### What to work on
Only an exact copy of the entries, stripped of pictures, will serve as the answer.

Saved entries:

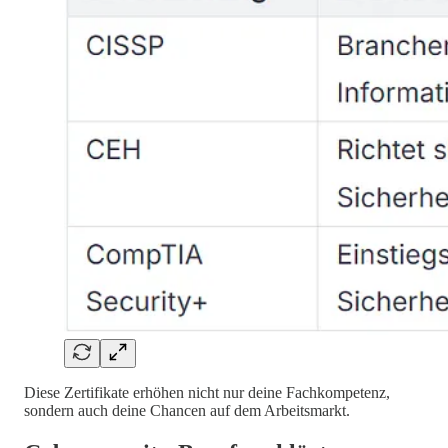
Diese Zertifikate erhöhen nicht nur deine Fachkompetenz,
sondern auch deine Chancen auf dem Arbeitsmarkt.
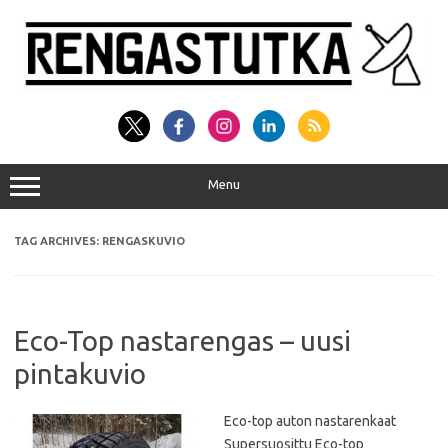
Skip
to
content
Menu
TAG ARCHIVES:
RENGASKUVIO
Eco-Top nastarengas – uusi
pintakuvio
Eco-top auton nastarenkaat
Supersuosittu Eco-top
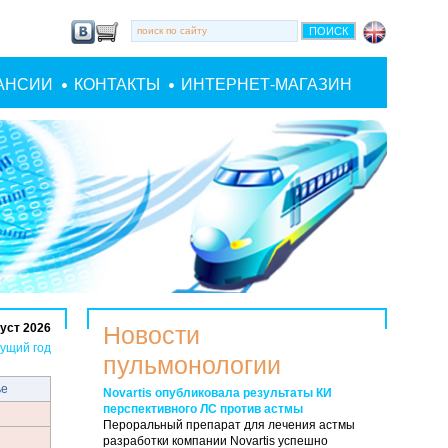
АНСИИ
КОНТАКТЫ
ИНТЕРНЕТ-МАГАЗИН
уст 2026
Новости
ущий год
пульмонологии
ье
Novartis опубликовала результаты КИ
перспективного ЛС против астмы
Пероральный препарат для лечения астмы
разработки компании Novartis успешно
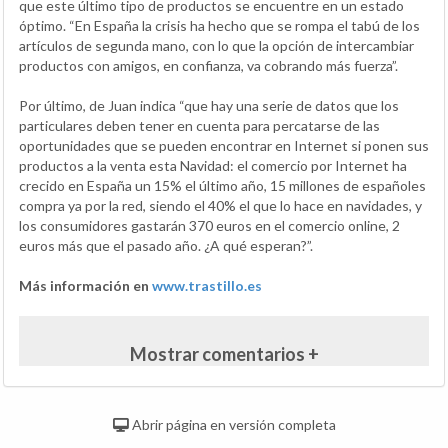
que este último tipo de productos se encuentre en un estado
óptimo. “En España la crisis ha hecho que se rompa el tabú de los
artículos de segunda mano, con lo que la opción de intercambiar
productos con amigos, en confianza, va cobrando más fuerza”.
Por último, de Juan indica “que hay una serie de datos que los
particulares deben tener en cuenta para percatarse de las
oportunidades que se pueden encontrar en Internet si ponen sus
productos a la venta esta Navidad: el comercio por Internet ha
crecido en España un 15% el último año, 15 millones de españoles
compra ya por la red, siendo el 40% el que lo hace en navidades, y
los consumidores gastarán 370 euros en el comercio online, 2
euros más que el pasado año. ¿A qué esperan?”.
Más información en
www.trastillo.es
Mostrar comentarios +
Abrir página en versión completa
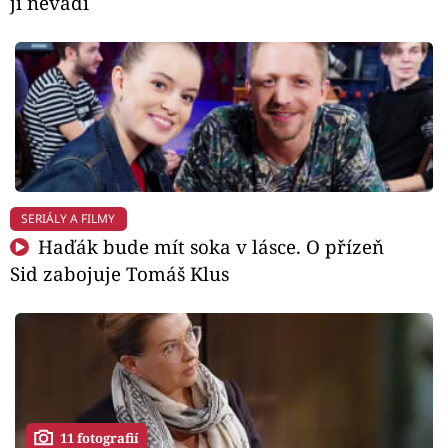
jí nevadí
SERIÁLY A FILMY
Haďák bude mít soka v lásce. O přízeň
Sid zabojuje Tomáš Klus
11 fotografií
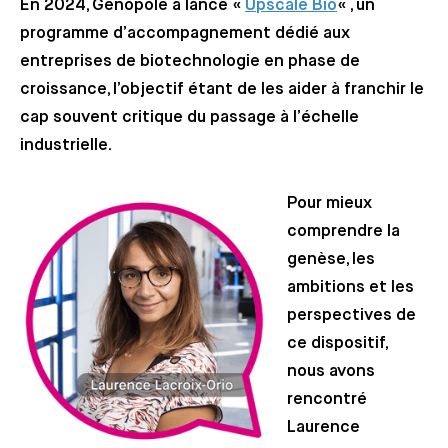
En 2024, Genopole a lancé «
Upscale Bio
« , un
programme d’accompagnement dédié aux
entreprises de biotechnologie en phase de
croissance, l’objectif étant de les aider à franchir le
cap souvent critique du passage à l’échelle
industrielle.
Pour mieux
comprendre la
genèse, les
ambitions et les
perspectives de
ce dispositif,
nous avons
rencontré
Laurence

### Solution to this problem
Diese Zertifikate erhöhen nicht nur deine Fachkompetenz,
sondern auch deine Chancen auf dem Arbeitsmarkt.
Skip
to
content
Menu
TAG ARCHIVES:
RENGASKUVIO
Eco-Top nastarengas – uusi
pintakuvio
Eco-top auton nastarenkaat
Supersuosittu Eco-top
АНСИИ
КОНТАКТЫ
ИНТЕРНЕТ-МАГАЗИН
уст 2026
Новости
ущий год
пульмонологии
ье
Novartis опубликовала результаты КИ
перспективного ЛС против астмы
Пероральный препарат для лечения астмы
разработки компании Novartis успешно
que este último tipo de productos se encuentre en un estado
óptimo. “En España la crisis ha hecho que se rompa el tabú de los
artículos de segunda mano, con lo que la opción de intercambiar
productos con amigos, en confianza, va cobrando más fuerza”.
Por último, de Juan indica “que hay una serie de datos que los
particulares deben tener en cuenta para percatarse de las
oportunidades que se pueden encontrar en Internet si ponen sus
productos a la venta esta Navidad: el comercio por Internet ha
crecido en España un 15% el último año, 15 millones de españoles
compra ya por la red, siendo el 40% el que lo hace en navidades, y
los consumidores gastarán 370 euros en el comercio online, 2
euros más que el pasado año. ¿A qué esperan?”.
Más información en
www.trastillo.es
Mostrar comentarios +
Abrir página en versión completa
jí nevadí
SERIÁLY A FILMY
Haďák bude mít soka v lásce. O přízeň
Sid zabojuje Tomáš Klus
11 fotografií
En 2024, Genopole a lancé «
Upscale Bio
« , un
programme d’accompagnement dédié aux
entreprises de biotechnologie en phase de
croissance, l’objectif étant de les aider à franchir le
cap souvent critique du passage à l’échelle
industrielle.
Pour mieux
comprendre la
genèse, les
ambitions et les
perspectives de
ce dispositif,
nous avons
rencontré
Laurence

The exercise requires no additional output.